Die Kläger verlangt vom Beklagten die Rückzahlung des Darlehens. Das Landgericht und das Oberlandesgericht haben die Klage abgewiesen. Die Revision der Kläger hatte keinen Erfolg.

Aus den Gründen: Die Vorinstanzen gehen rechtlich einwandfrei davon aus, dass zwischen den Parteien ein Darlehensvertrag zustande gekommen ist. Den ihr daraus grundsätzlich zustehenden Rückzahlungsanspruch kann die Kläger indessen nicht geltend machen, weil sie sich durch die Auszahlung des Darlehens an die W-KG dem Beklagten gegenüber in Höhe der (verlorenen) Darlehenssumme schadensersatzpflichtig gemacht hat.

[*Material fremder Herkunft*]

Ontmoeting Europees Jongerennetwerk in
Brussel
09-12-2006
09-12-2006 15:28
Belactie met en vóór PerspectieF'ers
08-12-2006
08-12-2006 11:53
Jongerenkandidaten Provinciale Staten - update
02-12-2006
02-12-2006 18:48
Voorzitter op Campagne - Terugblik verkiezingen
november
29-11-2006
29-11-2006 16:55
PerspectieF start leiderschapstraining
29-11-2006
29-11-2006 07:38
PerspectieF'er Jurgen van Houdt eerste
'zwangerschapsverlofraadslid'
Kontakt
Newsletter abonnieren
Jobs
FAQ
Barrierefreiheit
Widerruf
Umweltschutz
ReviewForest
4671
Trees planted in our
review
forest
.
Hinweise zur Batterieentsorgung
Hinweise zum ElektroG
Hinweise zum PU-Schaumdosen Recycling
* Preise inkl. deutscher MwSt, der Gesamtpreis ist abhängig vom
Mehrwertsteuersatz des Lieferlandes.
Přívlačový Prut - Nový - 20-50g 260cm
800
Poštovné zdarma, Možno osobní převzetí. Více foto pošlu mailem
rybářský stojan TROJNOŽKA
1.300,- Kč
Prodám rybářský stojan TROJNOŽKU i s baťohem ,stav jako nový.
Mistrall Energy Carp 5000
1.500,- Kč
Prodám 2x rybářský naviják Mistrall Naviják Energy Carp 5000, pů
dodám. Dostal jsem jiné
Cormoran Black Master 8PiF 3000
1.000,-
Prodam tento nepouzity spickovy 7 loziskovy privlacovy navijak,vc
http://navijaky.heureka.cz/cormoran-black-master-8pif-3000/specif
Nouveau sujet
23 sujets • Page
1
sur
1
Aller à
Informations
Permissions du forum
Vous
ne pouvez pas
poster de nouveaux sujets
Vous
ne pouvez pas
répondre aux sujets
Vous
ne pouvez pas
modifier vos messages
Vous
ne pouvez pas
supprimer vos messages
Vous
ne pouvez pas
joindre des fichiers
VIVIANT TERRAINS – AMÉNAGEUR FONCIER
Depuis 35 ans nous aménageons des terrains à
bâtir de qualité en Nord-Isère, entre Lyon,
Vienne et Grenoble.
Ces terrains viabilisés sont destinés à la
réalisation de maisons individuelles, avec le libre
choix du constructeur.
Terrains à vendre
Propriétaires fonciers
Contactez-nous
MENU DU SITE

I. 1. Nach dem unstreitigen Vorbringen der Kläger hatte die endgültige Fertigstellung der Klinik nur dann eine Chance, wenn die Gesellschafter selbst die notwendigen Mittel zur Finanzierung zur Verfügung stellten. Darauf haben die Geschäftsleitung der W-KG und auch die Kläger auf den Gesellschafterversammlungen hingewiesen. Solange also die Aufbringung des zusätzlich erforderlichen Kapitals, das nach der nicht angegriffenenFeststellung des Berufungsgerichts 1,4 Mio. DM betrug, nicht hinreichend gesichert war, musste mit dem wirtschaftlichen Zusammenbruch der W-KG gerechnet werden. Im Zeitpunkt der Auszahlung des Darlehens des Beklagten konnte mit einem Betrag von 700000 DM gerechnet werden. Wie hoch die zusätzlichen Mittel insgesamt sein würden, war nach dem ebenfalls unstreitigen Vortrag der Kläger zu dieser Zeit noch nicht abzusehen. Die wirtschaftliche Lage der Gesellschaft hatte sich also in dem hier maßgeblichen Zeitpunkt nicht entscheidend verbessert; die Voraussetzungen für ihren Fortbestand waren nicht gegeben. Unter diesen Umständen bestand für die Geldgeber ein solch hohes Verlustrisiko, dass vernünftigerweise nicht angenommen werden konnte, jemand würde der W-KG in Kenntnis der Verhältnisse ein ungesichertes Darlehen geben.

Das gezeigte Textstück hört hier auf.